Sorry for the radio silence - I've been out and about doing some reporting. But I've got a story in the Sunday Boston Globe on the benefits of daydreaming and the default network:
Teresa Belton, a research associate at East Anglia University in England, first got interested in daydreaming while reading a collection of stories written by children in elementary school. Although Belton encouraged the students to write about whatever they wanted, she was startled by just how uninspired most of the stories were."The tales tended to be very tedious and unimaginative," Belton says, "as if the children were stuck with this very restricted way of thinking. Even when they were encouraged to think creatively, they didn't really know how."
After monitoring the daily schedule of the children for several months, Belton came to the conclusion that their lack of imagination was, at least in part, caused by the absence of "empty time," or periods without any activity or sensory stimulation. She noticed that as soon as these children got even a little bit bored, they simply turned on the television: the moving images kept their minds occupied. "It was a very automatic reaction," she says. "Television was what they did when they didn't know what else to do."
The problem with this habit, Belton says, is that it kept the kids from daydreaming. Because the children were rarely bored - at least, when a television was nearby - they never learned how to use their own imagination as a form of entertainment. "The capacity to daydream enables a person to fill empty time with an enjoyable activity that can be carried on anywhere," Belton says. "But that's a skill that requires real practice. Too many kids never get the practice."

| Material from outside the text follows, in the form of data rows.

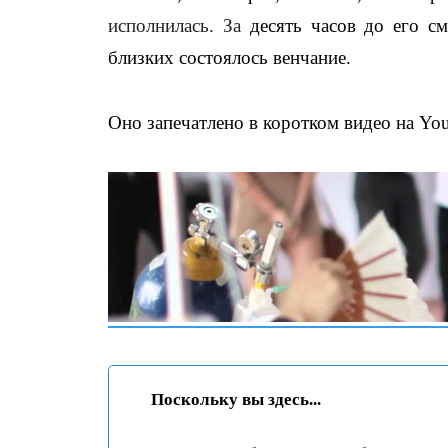
исполнилась. За
десять часов до его с
близких состоялось венчание.
Оно запечатлено в коротком видео на Yo
Поскольку вы здесь...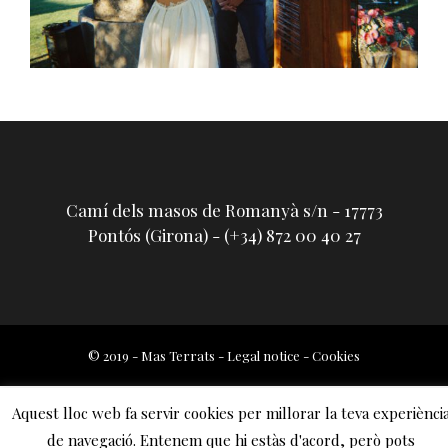
Camí dels masos de Romanyà s/n - 17773
Pontós (Girona) - (+34) 872 00 40 27
© 2019 - Mas Terrats -
Legal notice
-
Cookies
Aquest lloc web fa servir cookies per millorar la teva experiènci
de navegació. Entenem que hi estàs d'acord, però pots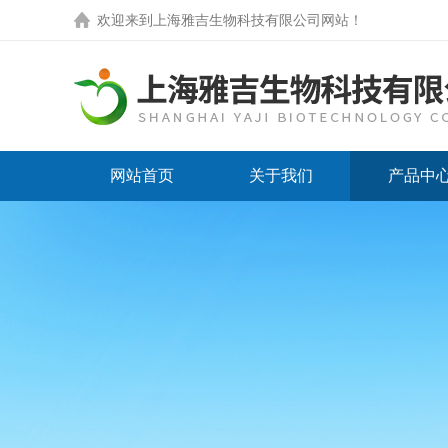
欢迎来到
上海雅吉生物科技有限公司网站
！
网站首页
关于我们
产品中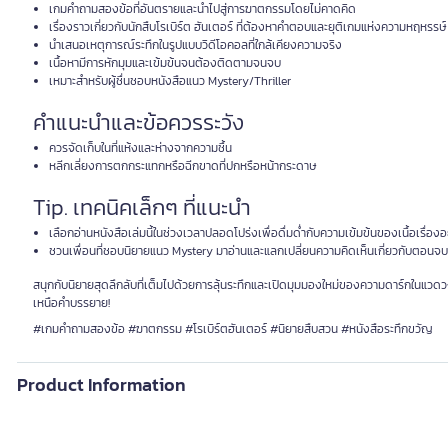
เกมคำถามสองข้อที่อันตรายและนำไปสู่การฆาตกรรมโดยไม่คาดคิด
เรื่องราวเกี่ยวกับนักสืบโรเบิร์ต ฮันเตอร์ ที่ต้องหาคำตอบและยุติเกมแห่งความหฤหรรษ์
นำเสนอเหตุการณ์ระทึกในรูปแบบวิดีโอคอลที่ใกล้เคียงความจริง
เนื้อหามีการหักมุมและเข้มข้นจนต้องติดตามจนจบ
เหมาะสำหรับผู้ชื่นชอบหนังสือแนว Mystery/Thriller
คำแนะนำและข้อควรระวัง
ควรจัดเก็บในที่แห้งและห่างจากความชื้น
หลีกเลี่ยงการตกกระแทกหรือฉีกขาดที่ปกหรือหน้ากระดาษ
Tip. เทคนิคเล็กๆ ที่แนะนำ
เลือกอ่านหนังสือเล่มนี้ในช่วงเวลาปลอดโปร่งเพื่อดื่มด่ำกับความเข้มข้นของเนื้อเรื่องอย
ชวนเพื่อนที่ชอบนิยายแนว Mystery มาอ่านและแลกเปลี่ยนความคิดเห็นเกี่ยวกับตอนจบ
สนุกกับนิยายสุดลึกลับที่เต็มไปด้วยการลุ้นระทึกและเปิดมุมมองใหม่ของความดาร์กในแวดวงอ
เหนือคำบรรยาย!
#เกมคำถามสองข้อ #ฆาตกรรม #โรเบิร์ตฮันเตอร์ #นิยายสืบสวน #หนังสือระทึกขวัญ
Product Information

Here is a recent Science paper on the default network. I hope everyone has a lovely Labor Day.


Comments (4)
Welcome back and cheerful Labor Day to you, Jonah! Thanks for another great article. Meditation, of course, is a formal way to cultivate this ability to recognize when you are daydreaming and make space for it. Thoughts and multiple interconnected thoughts = daydreams are ongoing. One simply trains to notice, label, and drop them in order to go back to the object of meditation. This way seem anti-thought but getting rid of thoughts is rarely possible plus you'd be throwing out right hemisphere 'insights' along with left hemisphere 'how am I doing?' type thoughts. Rather you are training to slow thoughts down, develope awareness of your state of mind whatever it is, make friends with your mind, and have insights.
Slightly off topic, I've been wondering about the types of insight tests that are given by Mark Jung-Beeman as described in your New Yorker article. It seems to me that the 'jumble' word puzzles that appear in most daily papers are puzzles that can be solved by insight(rh) or by rote trial and error(lh).
Off to putter in the garden on this beautiful day and maybe have some daydreams!